A place for scholars?

In the early days of the internet, I sometimes asked myself if such a vast repository of information would lead us towards a love of learning for its own sake. Would we all become scholars? Okay I wasn’t quite that starry-eyed - but I did wonder. I still do at times.

I have a tendency to see scholars as dry, academically-minded folk with a hawk-eyed hatred of error and little time for anyone not cast in the same mould. It’s a stereotype of course and a somewhat old-fashioned and misleading one at that, but there have been such people and still are today.

Around the blogs for example. It seems to me that there are those who wish to confirm their biases and those who wish to understand.
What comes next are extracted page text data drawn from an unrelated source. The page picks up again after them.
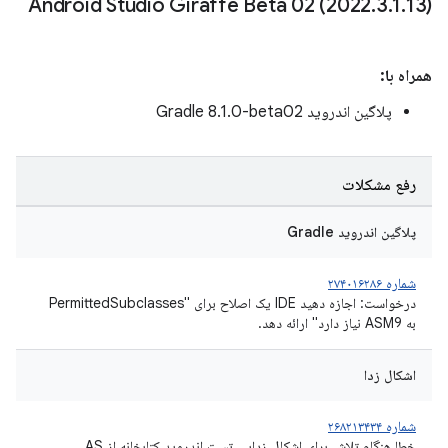
Android Studio Giraffe Beta 02 (2022
.
3
.
1
.
13)
همراه با:
پلاگین اندروید Gradle 8.1.0-beta02
رفع مشکلات
پلاگین اندروید Gradle
شماره ۲۷۴۰۱۶۲۸۶
درخواست: اجازه دهید IDE یک اصلاح برای "PermittedSubclasses
به ASM9 نیاز دارد" ارائه دهد.
اشکال زدا
شماره ۲۶۸۲۱۳۴۳۴
خطا هنگام تلاش برای اشکال زدایی تست اندروید کتابخانه از AS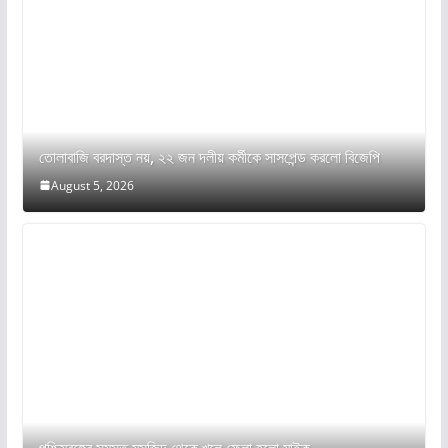
তোলাবাজি বরদাস্ত নয়, ২২ জন দলীয় কর্মীকে সাসপেন্ড করলো বিজেপি
August 5, 2026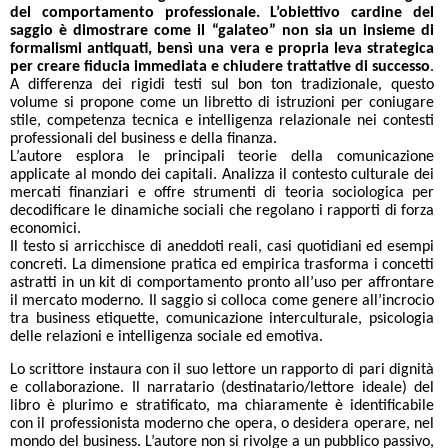
del comportamento professionale. L’obiettivo cardine del
saggio è dimostrare come il “galateo” non sia un insieme di
formalismi antiquati, bensì una vera e propria leva strategica
per creare fiducia immediata e chiudere trattative di successo
.
A differenza dei rigidi testi sul bon ton tradizionale, questo
volume si propone come un libretto di istruzioni per coniugare
stile, competenza tecnica e intelligenza relazionale nei contesti
professionali del business e della finanza.
L’autore esplora le principali teorie della comunicazione
applicate al mondo dei capitali. Analizza il contesto culturale dei
mercati finanziari e offre strumenti di teoria sociologica per
decodificare le dinamiche sociali che regolano i rapporti di forza
economici.
Il testo si arricchisce di aneddoti reali, casi quotidiani ed esempi
concreti. La dimensione pratica ed empirica trasforma i concetti
astratti in un kit di comportamento pronto all’uso per affrontare
il mercato moderno. Il saggio si colloca come genere all’incrocio
tra business etiquette, comunicazione interculturale, psicologia
delle relazioni e intelligenza sociale ed emotiva.
Lo scrittore instaura con il suo lettore un rapporto di pari dignità
e collaborazione. Il narratario (destinatario/lettore ideale) del
libro è plurimo e stratificato, ma chiaramente è identificabile
con il professionista moderno che opera, o desidera operare, nel
mondo del business. L’autore non si rivolge a un pubblico passivo,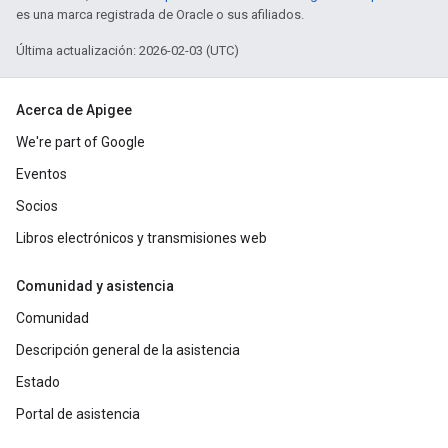
es una marca registrada de Oracle o sus afiliados.
Última actualización: 2026-02-03 (UTC)
Acerca de Apigee
We're part of Google
Eventos
Socios
Libros electrónicos y transmisiones web
Comunidad y asistencia
Comunidad
Descripción general de la asistencia
Estado
Portal de asistencia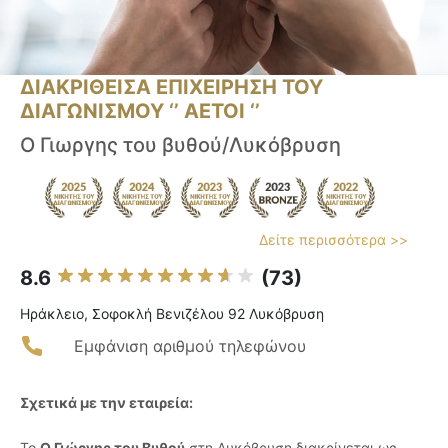
ΔΙΑΚΡΙΘΕΙΣΑ ΕΠΙΧΕΙΡΗΣΗ ΤΟΥ
ΔΙΑΓΩΝΙΣΜΟΥ ‘’ ΑΕΤΟΙ ‘’
Ο Γιωργης του βυθού/Λυκόβρυση
Δείτε περισσότερα >>
8.6
(73)
Ηράκλειο, Σοφοκλή Βενιζέλου 92 Λυκόβρυση
Εμφάνιση αριθμού τηλεφώνου
Σχετικά με την εταιρεία:
Το
Ο Γιώργης του Βυθού
στη Λυκόβρυση διακρίνεται ως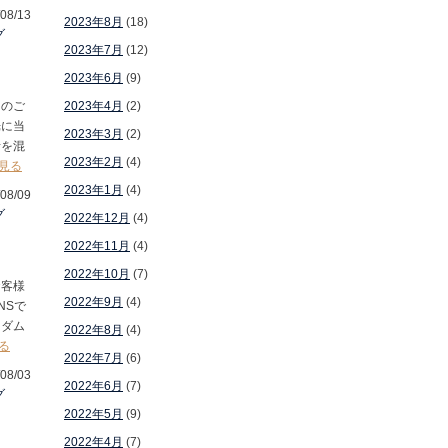
08/13
2023年8月
(18)
グ
2023年7月
(12)
2023年6月
(9)
】のご
2023年4月
(2)
光に当
2023年3月
(2)
青を混
2023年2月
(4)
見る
2023年1月
(4)
08/09
グ
2022年12月
(4)
2022年11月
(4)
2022年10月
(7)
お客様
2022年9月
(4)
NSで
ンダム
2022年8月
(4)
る
2022年7月
(6)
08/03
2022年6月
(7)
グ
2022年5月
(9)
2022年4月
(7)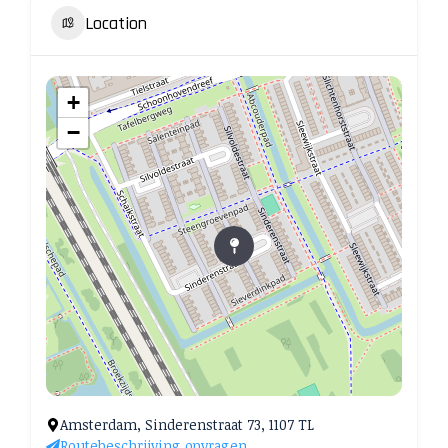
Location
+
−
Amsterdam, Sinderenstraat 73, 1107 TL
Routebeschrijving opvragen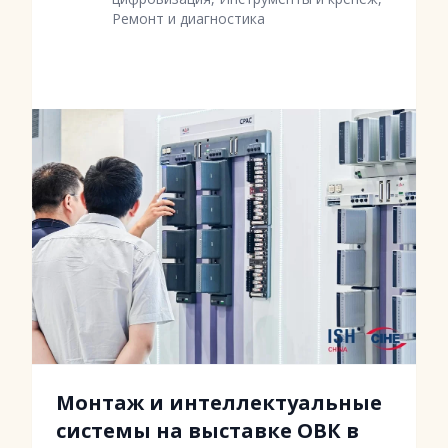
Ремонт и диагностика
Монтаж и интеллектуальные
системы на выставке ОВК в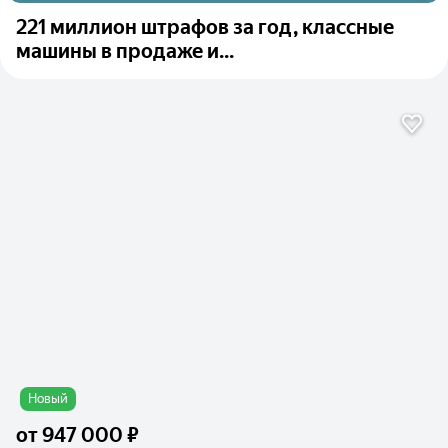
221 миллион штрафов за год, классные
машины в продаже и...
Новый
от
947 000 ₽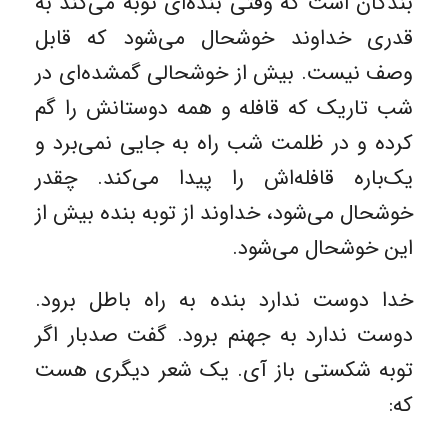
بندگان است که وقتی بنده‌ای توبه می‌کند به
قدری خداوند خوشحال می‌شود که قابل
وصف نیست. بیش از خوشحالی گمشده‌ای در
شب تاریک که قافله و همه دوستانش را گم
کرده و در ظلمت شب راه به جایی نمی‌برد و
یک‌باره قافله‌اش را پیدا می‌کند. چقدر
خوشحال می‌شود، خداوند از توبه بنده بیش از
این خوشحال می‌شود.
خدا دوست ندارد بنده به راه باطل برود.
دوست ندارد به جهنم برود. گفت صدبار اگر
توبه شکستی باز آی. یک شعر دیگری هست
که: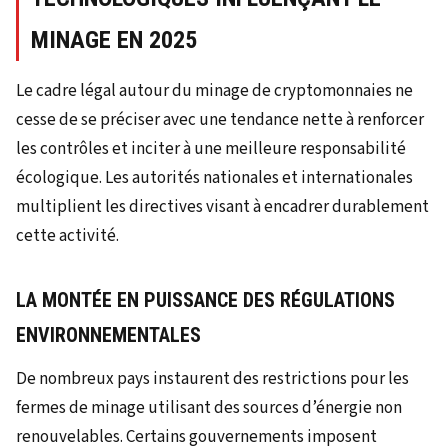
MINAGE EN 2025
Le cadre légal autour du minage de cryptomonnaies ne
cesse de se préciser avec une tendance nette à renforcer
les contrôles et inciter à une meilleure responsabilité
écologique. Les autorités nationales et internationales
multiplient les directives visant à encadrer durablement
cette activité.
LA MONTÉE EN PUISSANCE DES RÉGULATIONS
ENVIRONNEMENTALES
De nombreux pays instaurent des restrictions pour les
fermes de minage utilisant des sources d’énergie non
renouvelables. Certains gouvernements imposent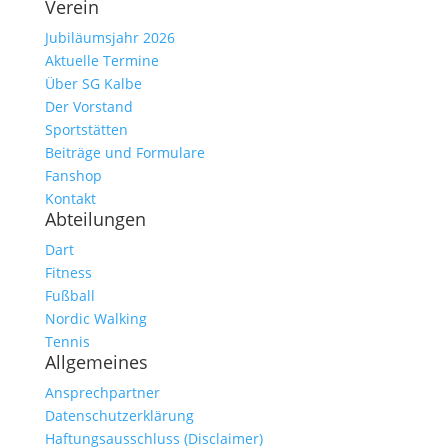
Verein
Jubiläumsjahr 2026
Aktuelle Termine
Über SG Kalbe
Der Vorstand
Sportstätten
Beiträge und Formulare
Fanshop
Kontakt
Abteilungen
Dart
Fitness
Fußball
Nordic Walking
Tennis
Allgemeines
Ansprechpartner
Datenschutzerklärung
Haftungsausschluss (Disclaimer)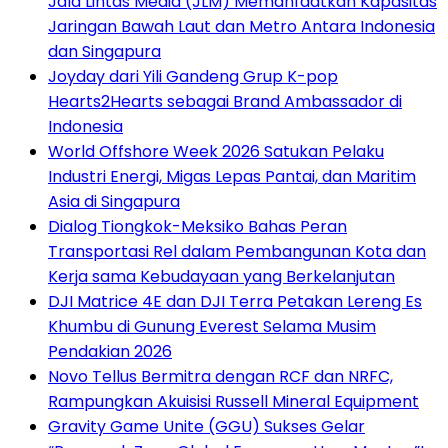
Jala Lintas Media (JLM) Memanfaatkan Kapasitas
Jaringan Bawah Laut dan Metro Antara Indonesia
dan Singapura
Joyday dari Yili Gandeng Grup K-pop
Hearts2Hearts sebagai Brand Ambassador di
Indonesia
World Offshore Week 2026 Satukan Pelaku
Industri Energi, Migas Lepas Pantai, dan Maritim
Asia di Singapura
Dialog Tiongkok-Meksiko Bahas Peran
Transportasi Rel dalam Pembangunan Kota dan
Kerja sama Kebudayaan yang Berkelanjutan
DJI Matrice 4E dan DJI Terra Petakan Lereng Es
Khumbu di Gunung Everest Selama Musim
Pendakian 2026
Novo Tellus Bermitra dengan RCF dan NRFC,
Rampungkan Akuisisi Russell Mineral Equipment
Gravity Game Unite (GGU) Sukses Gelar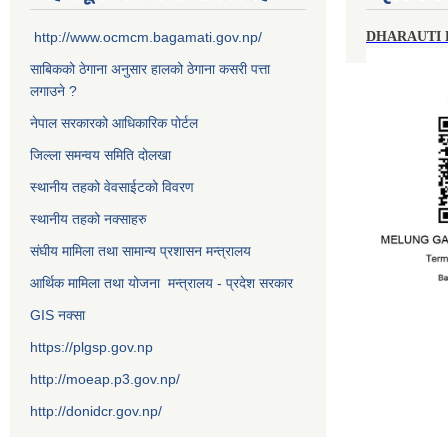
http://www.ocmcm.bagamati.gov.np/
DHARAUTI
साबिकको ठेगाना अनुसार हालको ठेगाना कसरी पत्ता
लगाउने ?
नेपाल सरकारको आधिकारिक पोर्टल
जिल्ला समन्वय समिति दोलखा
स्थानीय तहको वेवसाईटको विवरण
स्थानीय तहको नक्साहरु
संघीय मामिला तथा सामान्य प्रशासन मन्त्रालय
आर्थिक मामिला तथा योजना मन्त्रालय - प्रदेश सरकार
GIS नक्सा
https://plgsp.gov.np
http://moeap.p3.gov.np/
http://donidcr.gov.np/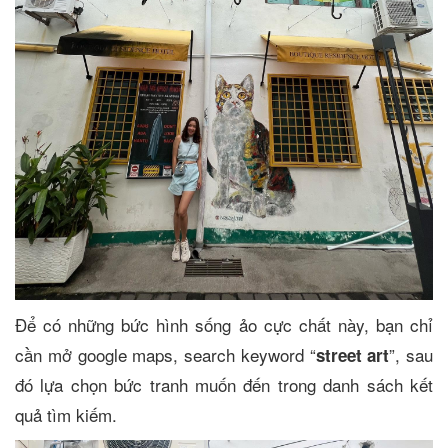
Để có những bức hình sống ảo cực chất này, bạn chỉ
cần mở google maps, search keyword “
”, sau
street art
đó lựa chọn bức tranh muốn đến trong danh sách kết
quả tìm kiếm.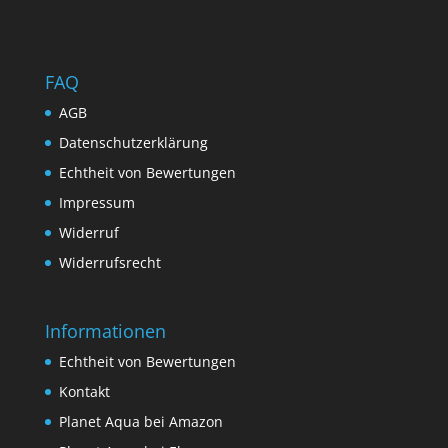
FAQ
AGB
Datenschutzerklärung
Echtheit von Bewertungen
Impressum
Widerruf
Widerrufsrecht
Informationen
Echtheit von Bewertungen
Kontakt
Planet Aqua bei Amazon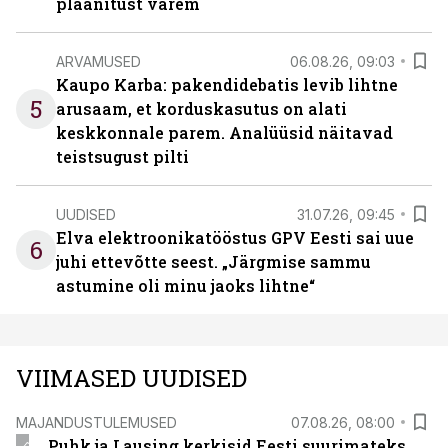
plaanitust varem
ARVAMUSED
06.08.26, 09:03
Kaupo Karba: pakendidebatis levib lihtne
5
arusaam, et korduskasutus on alati
keskkonnale parem. Analüüsid näitavad
teistsugust pilti
UUDISED
31.07.26, 09:45
Elva elektroonikatööstus GPV Eesti sai uue
6
juhi ettevõtte seest. „Järgmise sammu
astumine oli minu jaoks lihtne“
VIIMASED UUDISED
MAJANDUSTULEMUSED
07.08.26, 08:00
Puhk ja Lausing kerkisid Eesti suurimateks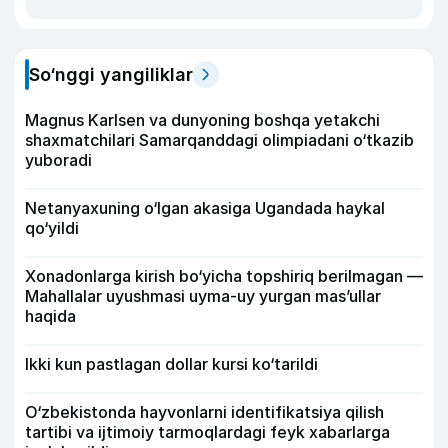
So‘nggi yangiliklar
Magnus Karlsen va dunyoning boshqa yetakchi
shaxmatchilari Samarqanddagi olimpiadani o‘tkazib
yuboradi
Netanyaxuning o‘lgan akasiga Ugandada haykal
qo‘yildi
Xonadonlarga kirish bo‘yicha topshiriq berilmagan —
Mahallalar uyushmasi uyma-uy yurgan mas’ullar
haqida
Ikki kun pastlagan dollar kursi ko‘tarildi
O‘zbekistonda hayvonlarni identifikatsiya qilish
tartibi va ijtimoiy tarmoqlardagi feyk xabarlarga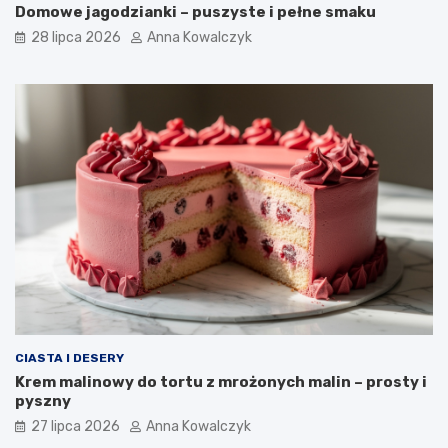
Domowe jagodzianki – puszyste i pełne smaku
28 lipca 2026
Anna Kowalczyk
CIASTA I DESERY
Krem malinowy do tortu z mrożonych malin – prosty i
pyszny
27 lipca 2026
Anna Kowalczyk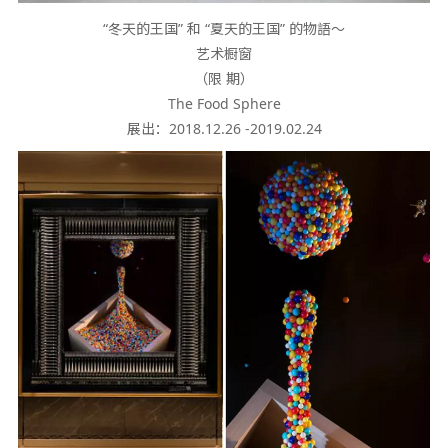
“冬天的王国” 和 “夏天的王国” 的物語～
艺术橱窗
（限 期）
The Food Sphere
展出：2018.12.26 -2019.02.24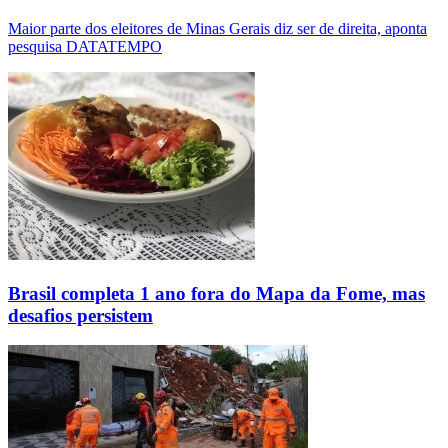
Maior parte dos eleitores de Minas Gerais diz ser de direita, aponta
pesquisa DATATEMPO
Brasil completa 1 ano fora do Mapa da Fome, mas
desafios persistem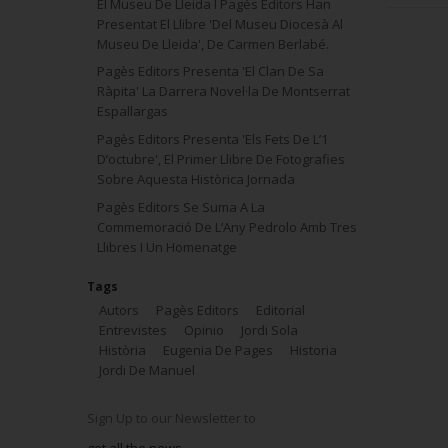
El Museu De Lleida I Pagès Editors Han
Presentat El Llibre 'Del Museu Diocesà Al
Museu De Lleida', De Carmen Berlabé.
Pagès Editors Presenta 'El Clan De Sa
Ràpita' La Darrera Novel·la De Montserrat
Espallargas
Pagès Editors Presenta 'Els Fets De L’1
D’octubre', El Primer Llibre De Fotografies
Sobre Aquesta Històrica Jornada
Pagès Editors Se Suma A La
Commemoració De L’Any Pedrolo Amb Tres
Llibres I Un Homenatge
Tags
Autors
Pagès Editors
Editorial
Entrevistes
Opinio
Jordi Sola
Història
Eugenia De Pages
Historia
Jordi De Manuel
Sign Up to our Newsletter to
get all the news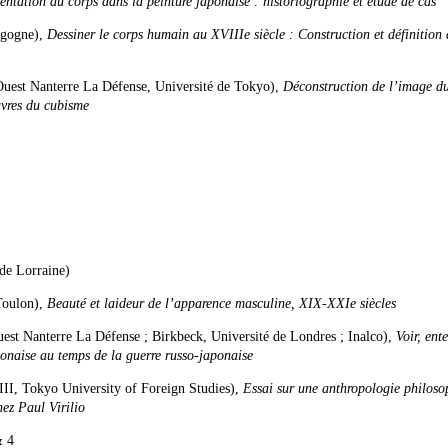
entation du corps dans la peinture japonaise : historiographie et étude de cas
rgogne),
Dessiner le corps humain au XVIIIe siècle : Construction et définition
 Ouest Nanterre La Défense, Université de Tokyo),
Déconstruction de l’image d
uvres du cubisme
de Lorraine)
Toulon),
Beauté et laideur de l’apparence masculine, XIX-XXIe siècles
uest Nanterre La Défense ; Birkbeck, Université de Londres ; Inalco),
Voir, ent
aponaise au temps de la guerre russo-japonaise
VIII, Tokyo University of Foreign Studies),
Essai sur une anthropologie philoso
hez Paul Virilio
& 4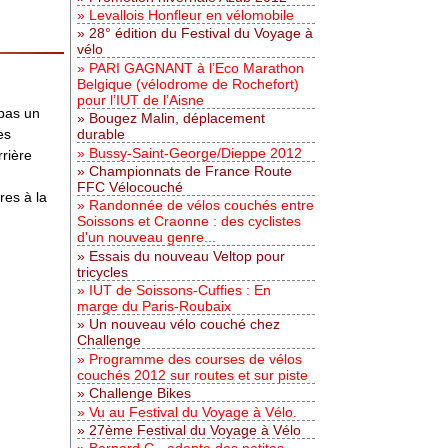
Levallois Honfleur en vélomobile
28° édition du Festival du Voyage à
vélo
PARI GAGNANT à l’Eco Marathon
Belgique (vélodrome de Rochefort)
pour l’IUT de l’Aisne
 pas un
Bougez Malin, déplacement
es
durable
Bussy-Saint-George/Dieppe 2012
rière
Championnats de France Route
FFC Vélocouché
res à la
Randonnée de vélos couchés entre
Soissons et Craonne : des cyclistes
d'un nouveau genre...
Essais du nouveau Veltop pour
tricycles
IUT de Soissons-Cuffies : En
marge du Paris-Roubaix
Un nouveau vélo couché chez
Challenge
Programme des courses de vélos
couchés 2012 sur routes et sur piste
Challenge Bikes
Vu au Festival du Voyage à Vélo.
27ème Festival du Voyage à Vélo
I know the distinction is a somewhat diffuse generalisation, but I find it useful enough.   

Perhaps the modern scholar tends to be rather more human than my stereotype, but whatever their personal quirks we have much to thank them for. Catastrophic climate science would not have been challenged effectively without scholarly dissection of the alarming claims plus a rather less scholarly vivisection of the activists behind them.

Outrageously cavalier attitudes toward obvious sources of uncertainty would not have come to light without the tireless efforts of those for whom science is essentially a scholarly activity. Nothing seemed to stop them in their determination to examine the data for themselves. No amount of stalling, obfuscation or outright lying seemed to have discouraged them.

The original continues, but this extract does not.